Tableaux '98 benchmarks, logic K

June 1999

These benchmarks consist of nine provable parameterized formulas (ending with ``_p'') and nine unprovable parameterized formulas (ending with ``_n''). For each parameterized formula A(n), the test consists in determining the greatest natural number n <= 21 satisfying the following two conditions:

the prover returns the correct result for the formulas A(1), A(2), ..., A(n) in less than 100 seconds, and
the prover cannot do the formula A(n+1) in less than 100 seconds or n=21.

Even though it has been proved that most of these tests can be easily solved by current solvers, they are still interesting because:

they are not extended cnf formulas, and
some of these tests have not been solved yet.
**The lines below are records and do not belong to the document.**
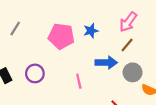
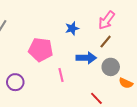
pink pentagon: (61, 36) -> (41, 50), moved
purple circle: (35, 73) -> (15, 82), moved

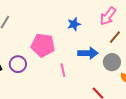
brown line: (106, 42) -> (115, 37), moved
purple circle: (15, 82) -> (18, 64), moved

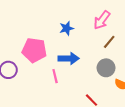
blue arrow: (88, 53) -> (69, 58), moved

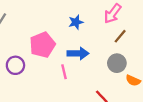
pink pentagon: (34, 50) -> (42, 45), turned -30

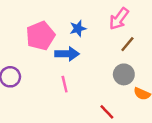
pink pentagon: (42, 45) -> (40, 36), moved
blue arrow: (78, 53) -> (67, 54), moved

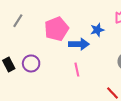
blue star: (78, 28) -> (97, 30), moved

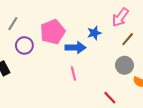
purple circle: (31, 63) -> (24, 45), moved

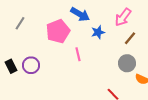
purple circle: (24, 45) -> (31, 65), moved
blue arrow: (75, 48) -> (80, 14), moved, turned 30
pink line: (73, 74) -> (78, 54), moved

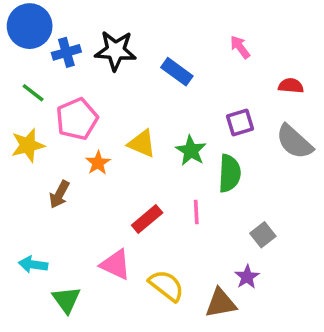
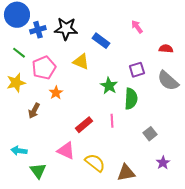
yellow triangle: (142, 144) -> (81, 62), moved
purple star: (247, 277) -> (163, 163), moved

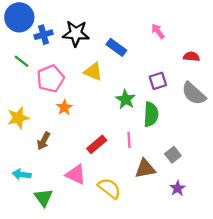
yellow star: (16, 83) -> (18, 118), moved
brown arrow: (34, 111) -> (44, 141), moved
purple star: (163, 163) -> (178, 188), moved
brown triangle: (126, 173) -> (145, 169), moved

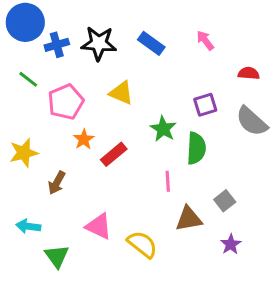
blue rectangle: (116, 47) -> (151, 43), moved
red rectangle: (97, 144) -> (114, 154), moved

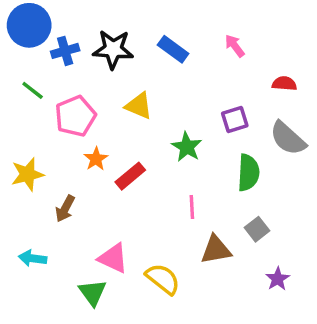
green semicircle: (196, 148) -> (248, 173), moved
purple star: (231, 244) -> (278, 279), moved
green triangle: (57, 256) -> (93, 293), moved

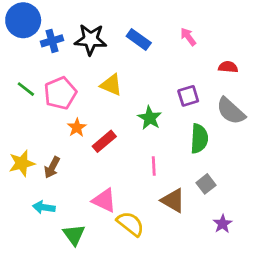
green line: (33, 90) -> (26, 89), moved
yellow star: (27, 174) -> (22, 163), moved
brown triangle: (216, 250) -> (173, 200), turned 40
cyan arrow: (33, 258) -> (44, 207), moved
pink triangle: (113, 258) -> (104, 200), moved

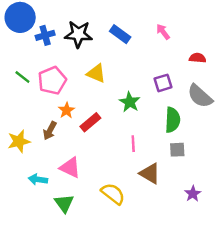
brown arrow: (52, 167) -> (50, 131), moved
gray square: (206, 184) -> (177, 150), moved, turned 35
pink triangle: (104, 200) -> (70, 168), moved

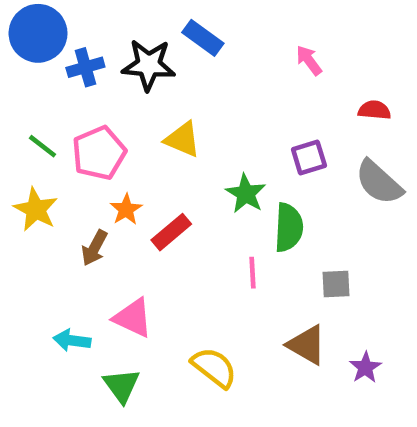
blue rectangle: (120, 34) -> (203, 38), moved
green semicircle: (173, 120) -> (289, 227), moved
yellow star: (19, 141) -> (36, 209), moved, turned -30
brown triangle: (150, 173) -> (307, 345), moved

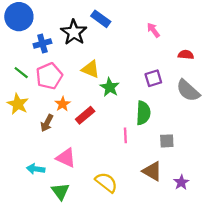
black star: (149, 65) -> (74, 32), turned 30
blue cross: (85, 67) -> (42, 44), moved
green star: (246, 194) -> (110, 87), moved

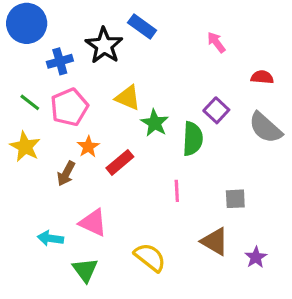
purple square: (153, 78) -> (216, 110), turned -30
green semicircle: (143, 113) -> (193, 139), moved

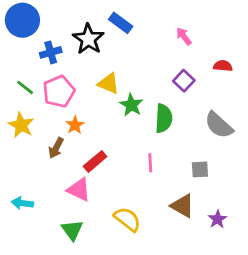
purple square: (216, 110) -> (184, 81), moved
gray semicircle: (265, 128) -> (219, 125), moved
red rectangle: (120, 162) -> (95, 161), moved
cyan arrow: (50, 238) -> (22, 203), moved

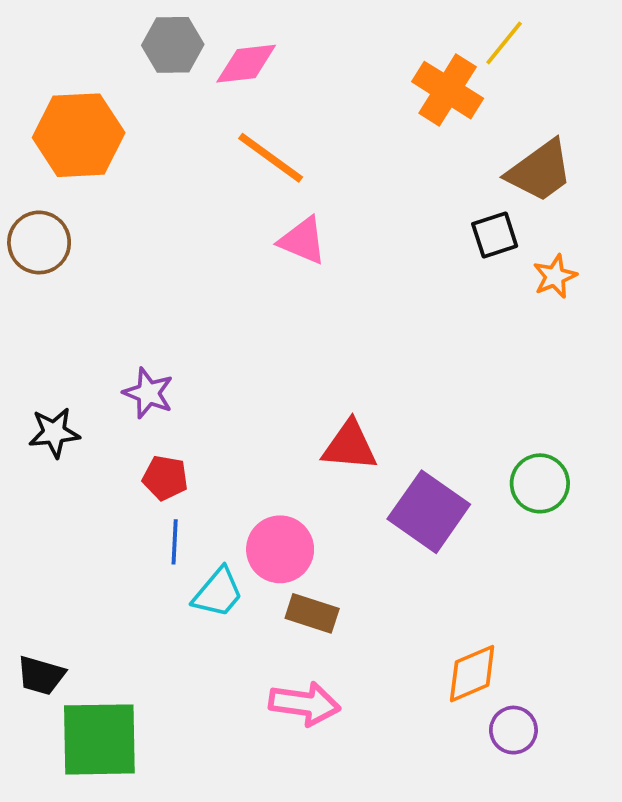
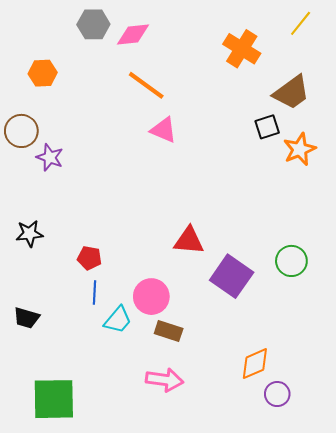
yellow line: (504, 43) -> (301, 23), moved
orange hexagon: (79, 135) -> (43, 73), size x0.6
orange star: (555, 276) -> (300, 149), size x1.4
purple star: (148, 393) -> (50, 157), moved
black trapezoid: (41, 675) -> (26, 318), moved

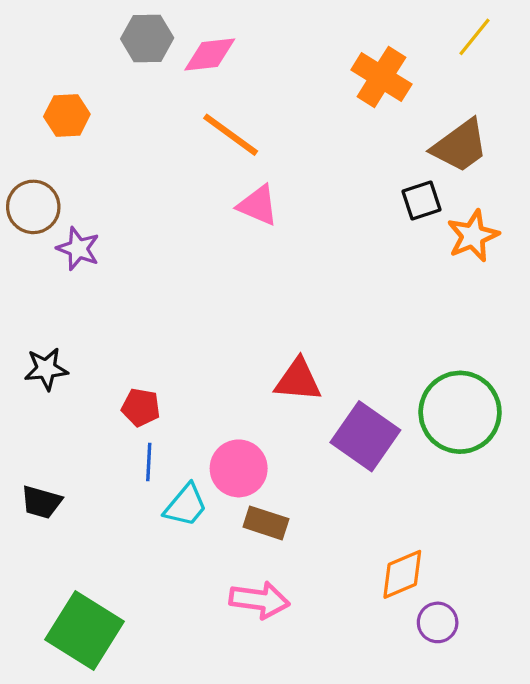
green circle: (291, 261) -> (460, 412), size x1.6
green square: (54, 399) -> (85, 630), turned 33

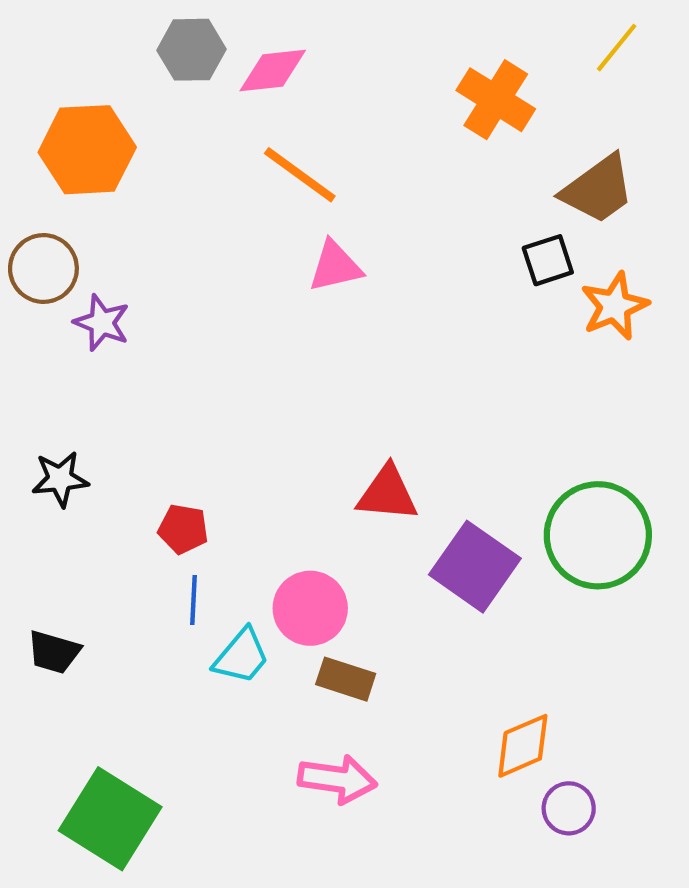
orange hexagon: (67, 115) -> (87, 150), size x1.6
pink triangle: (258, 205) -> (335, 266), turned -36

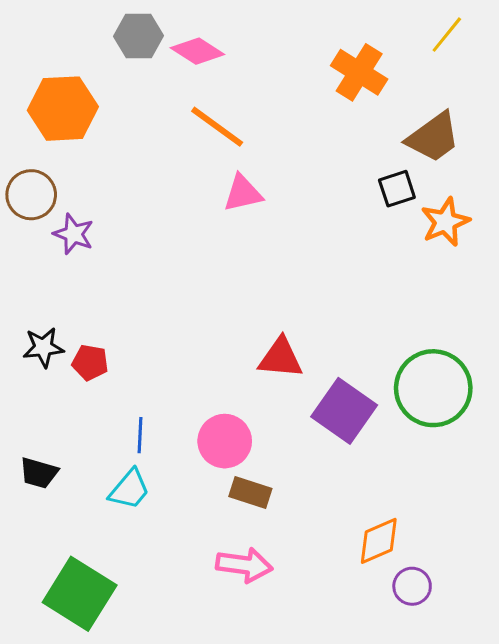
pink diamond: (273, 70) -> (197, 51), turned 39
red pentagon: (183, 529) -> (90, 363), moved
cyan trapezoid: (241, 656) -> (129, 489), moved

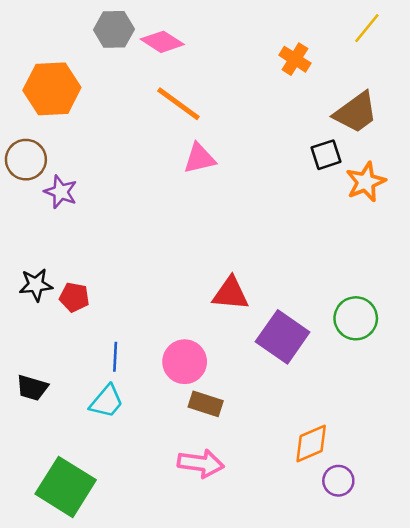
orange cross: (359, 72) -> (295, 59), size x0.7
green circle: (433, 388) -> (356, 318), size x0.7

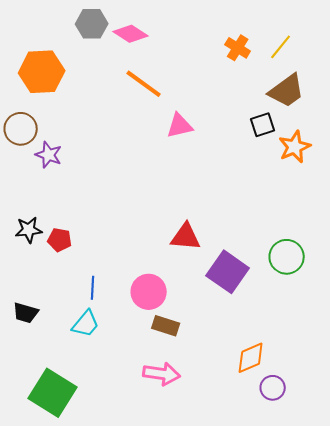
yellow line: (367, 28) -> (281, 47), moved
pink triangle: (199, 158) -> (180, 126), moved

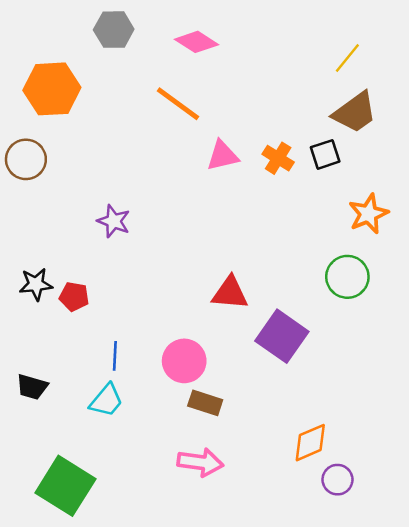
pink diamond: (131, 34) -> (197, 42), moved
orange cross: (238, 48) -> (278, 158), moved
orange star: (295, 147) -> (368, 214), moved
purple star: (49, 155) -> (114, 221), moved
green circle: (287, 257) -> (347, 277), moved

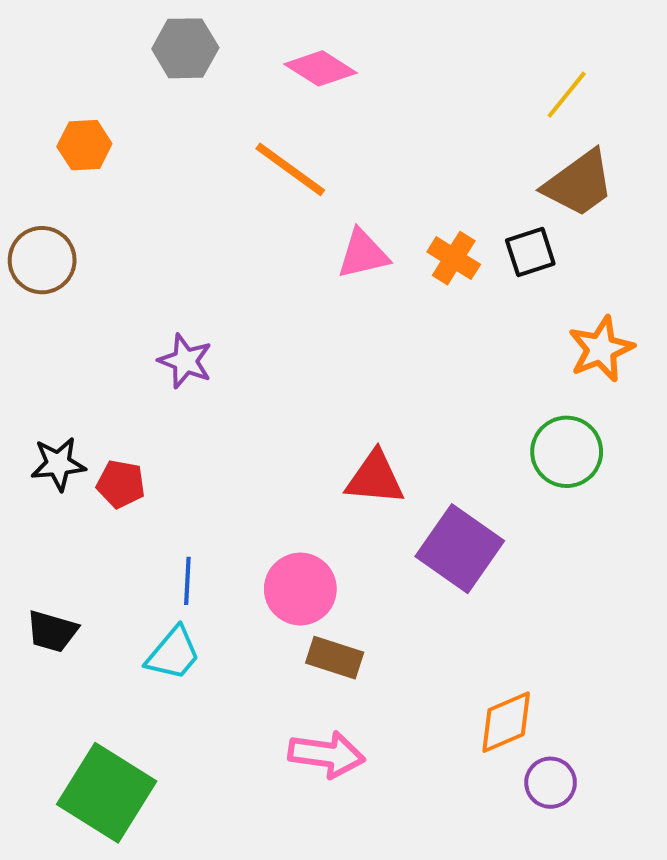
orange hexagon: (52, 89) -> (84, 145), size x0.6

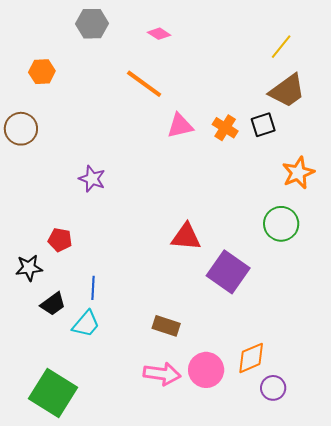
pink diamond: (321, 68) -> (159, 34), size x0.7
black star: (58, 464) -> (29, 268), moved
pink circle: (300, 589) -> (206, 370), moved
black trapezoid: (52, 631) -> (53, 304), moved, turned -52

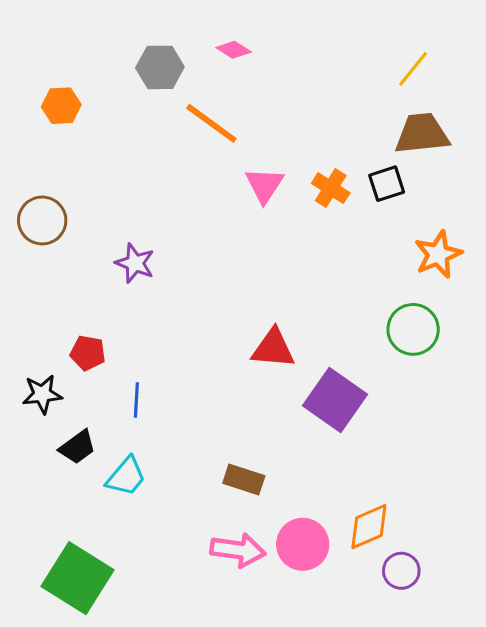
gray hexagon: (92, 24) -> (160, 67), moved
brown trapezoid: (287, 91) -> (422, 134), turned -150
pink triangle: (180, 126) -> (264, 185), turned -44
brown circle: (21, 129) -> (42, 220), moved
blue line: (93, 288) -> (136, 400), moved

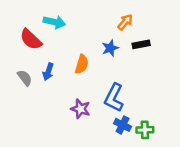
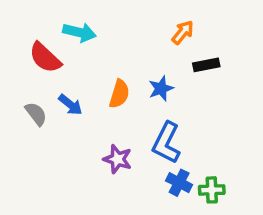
blue star: (110, 48) -> (161, 88), moved
blue arrow: (48, 72) -> (70, 105), turned -70

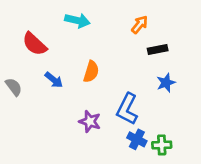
cyan arrow: (79, 32) -> (77, 20), moved
blue star: (161, 88) -> (166, 83), moved
gray semicircle: (36, 114) -> (14, 87), moved

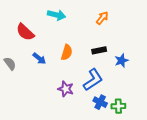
black rectangle: (158, 49) -> (99, 50), moved
blue L-shape: (127, 109) -> (93, 80), turned -150

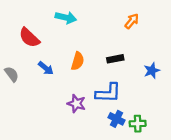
orange arrow: (102, 18) -> (132, 21), moved
blue star: (121, 61) -> (152, 71), moved
blue L-shape: (93, 80) -> (108, 93), turned 35

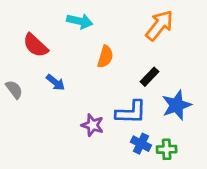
orange arrow: (132, 21) -> (159, 25), size x1.6
black rectangle: (115, 59) -> (149, 77), moved, turned -35
orange semicircle: (78, 61) -> (105, 57), moved
blue star: (152, 71) -> (177, 105), moved, size x1.5

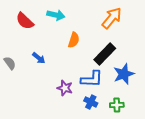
red semicircle: (36, 45) -> (25, 21), moved
black rectangle: (149, 77) -> (105, 54), size x1.6
blue cross: (141, 144) -> (91, 102), moved

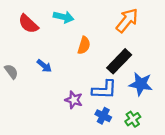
blue star: (124, 74) -> (141, 84), turned 30
green cross: (117, 105) -> (133, 119), turned -32

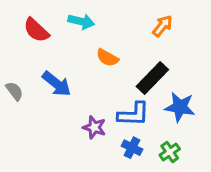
orange arrow: (127, 20) -> (162, 26), size x0.7
orange semicircle: (84, 45) -> (107, 58), turned 102
blue arrow: (44, 66) -> (57, 84), size x1.5

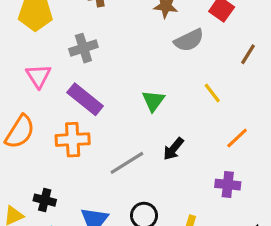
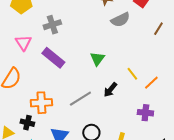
yellow line: (212, 93) -> (132, 74), moved
orange cross: (73, 140) -> (41, 103), moved

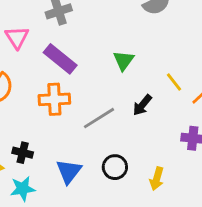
orange cross: (41, 103) -> (54, 99), moved

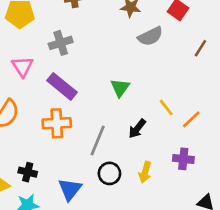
gray line: (99, 118) -> (98, 140), turned -36
black circle: (115, 167) -> (109, 173), moved
yellow arrow: (157, 179) -> (145, 172), moved

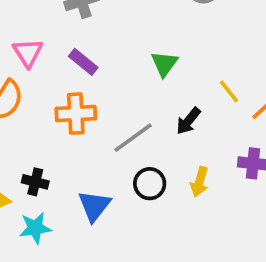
pink triangle: (22, 67) -> (28, 53), moved
purple rectangle: (62, 86) -> (83, 62), size x0.7
gray line: (98, 140) -> (133, 138), turned 32

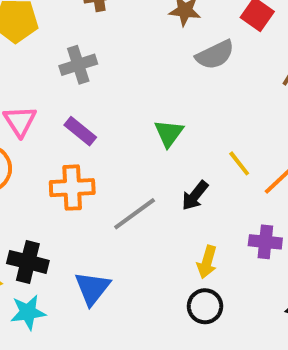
black cross: (35, 182) -> (28, 262), size x1.4
black circle: (150, 184) -> (205, 306), moved

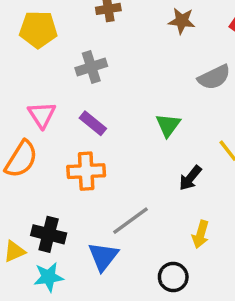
gray semicircle: (215, 55) -> (214, 77), moved
gray line: (135, 214) -> (130, 221), moved
black circle: (205, 306) -> (173, 277), moved

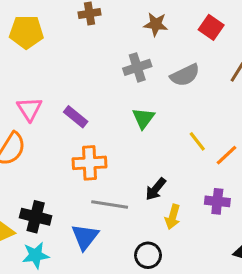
gray cross: (91, 67) -> (137, 67), moved
orange cross: (86, 171) -> (89, 163), moved
black arrow: (190, 178) -> (156, 189), moved
gray line: (130, 221) -> (110, 204), turned 45

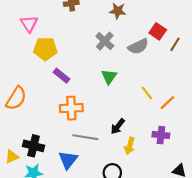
red square: (211, 27) -> (158, 31), moved
yellow pentagon: (26, 32) -> (45, 49), moved
gray cross: (137, 67) -> (105, 41), turned -30
pink triangle: (29, 109) -> (29, 24), moved

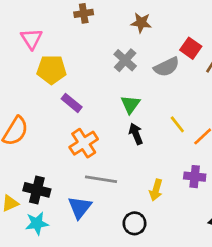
orange cross: (71, 108) -> (84, 143), turned -30
black arrow: (118, 126) -> (136, 134), moved, turned 119

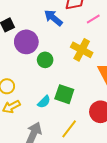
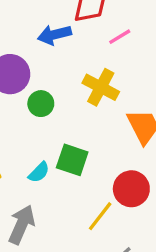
blue arrow: (53, 18) -> (54, 35), turned -54
yellow line: (69, 129) -> (100, 216), moved

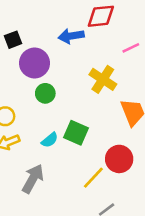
pink line: (120, 37) -> (131, 48), moved
green circle: (41, 104) -> (45, 93), moved

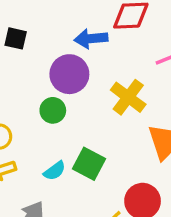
black square: (13, 40) -> (16, 38), turned 30
purple circle: (35, 63) -> (69, 74), moved

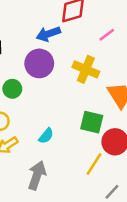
green circle: (53, 110) -> (12, 89), moved
green square: (89, 164) -> (92, 122), moved

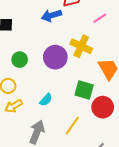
purple circle: (39, 63) -> (55, 57), moved
yellow line: (94, 164) -> (72, 126), moved

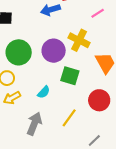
green circle: (20, 60) -> (19, 52), size x1.6
green square: (84, 90) -> (70, 76), moved

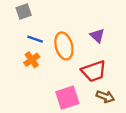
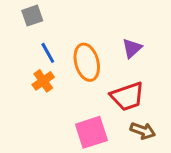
purple triangle: (97, 36) -> (132, 48), turned 35
blue line: (35, 39) -> (48, 53), turned 42

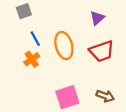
purple triangle: (132, 48) -> (97, 18), moved
red trapezoid: (127, 96) -> (102, 51), moved

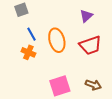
orange cross: (32, 59) -> (28, 52), turned -32

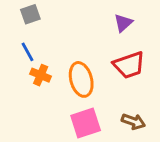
blue line: (31, 34) -> (27, 52), moved
orange ellipse: (57, 40) -> (81, 79), moved

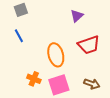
purple triangle: (123, 23) -> (77, 16), moved
orange cross: (41, 75) -> (34, 79), moved

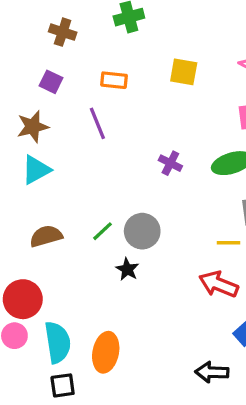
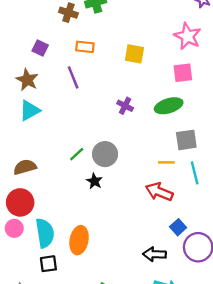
brown cross: (63, 32) -> (68, 13), moved
yellow square: (184, 72) -> (134, 54), moved
brown star: (33, 127) -> (27, 80), turned -30
brown semicircle: (46, 236) -> (25, 167), moved

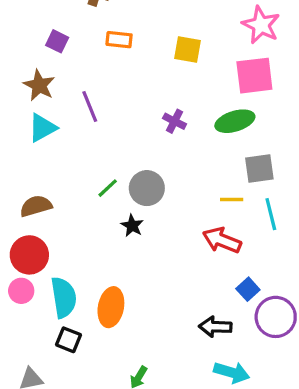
pink square: (183, 73) -> (254, 76), size x1.4
purple line: (73, 77) -> (90, 107), moved
black square: (48, 264) -> (69, 340), turned 30

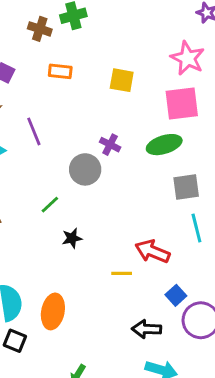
gray circle: (147, 188) -> (85, 169), moved
yellow line: (232, 199) -> (122, 273), moved
black star: (132, 226) -> (72, 238), turned 30

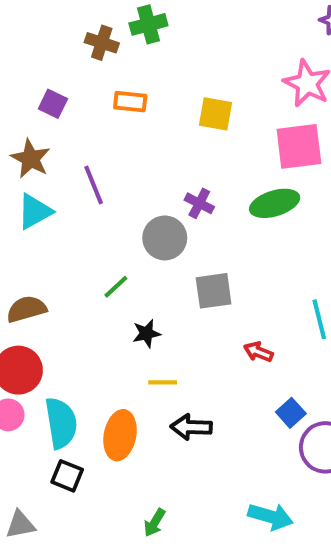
gray square: (186, 187) -> (214, 291), moved
red arrow: (152, 251) -> (258, 352), size x0.6
yellow line: (122, 273) -> (163, 382), moved
black arrow: (147, 329) -> (191, 427), moved

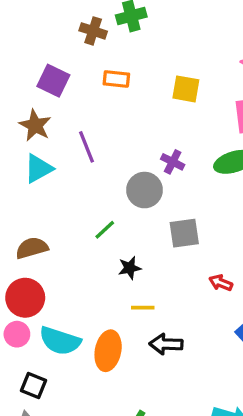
purple square: (53, 104) -> (53, 81), size x1.4
cyan semicircle: (61, 423) -> (60, 341), turned 117
black square: (67, 476) -> (33, 386), moved

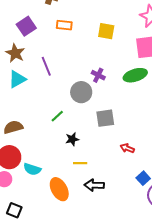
purple square: (53, 81) -> (26, 26), turned 30
cyan semicircle: (60, 341) -> (32, 169), moved, size x0.7
orange ellipse: (108, 351) -> (59, 189), turned -40

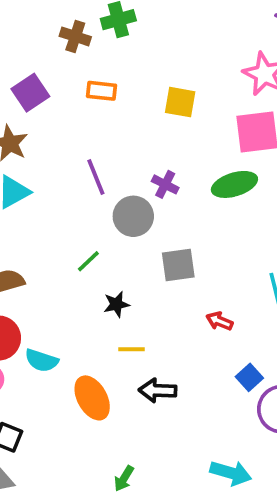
purple line: (46, 66) -> (96, 177), moved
In the table, we report the CPU time requested by the system to solve the last instance A(n). For TA, we do not take into account the time needed to compute the first order formula A*(n) corresponding to A(n) (which is negligible), but we do take into account the time requested by FLOTTER to convert A*(n) into a set Cl(A*(n)) of clauses (reported in the FLOTTER column), and the time requested by SPASS to determine the consistency or inconsistency of Cl(A*(n)) (reported in the SPASS column). Furthermore, we stopped TA on A(n) with n < 21, either because FLOTTER does not terminate gracefully when computing Cl(A*(n+1)), or because SPASS or FLOTTER exceed the 100 seconds time limit. In the table, these three cases correspond to the rows in which the value for n/SPASS/FLOTTER respectively is underlined.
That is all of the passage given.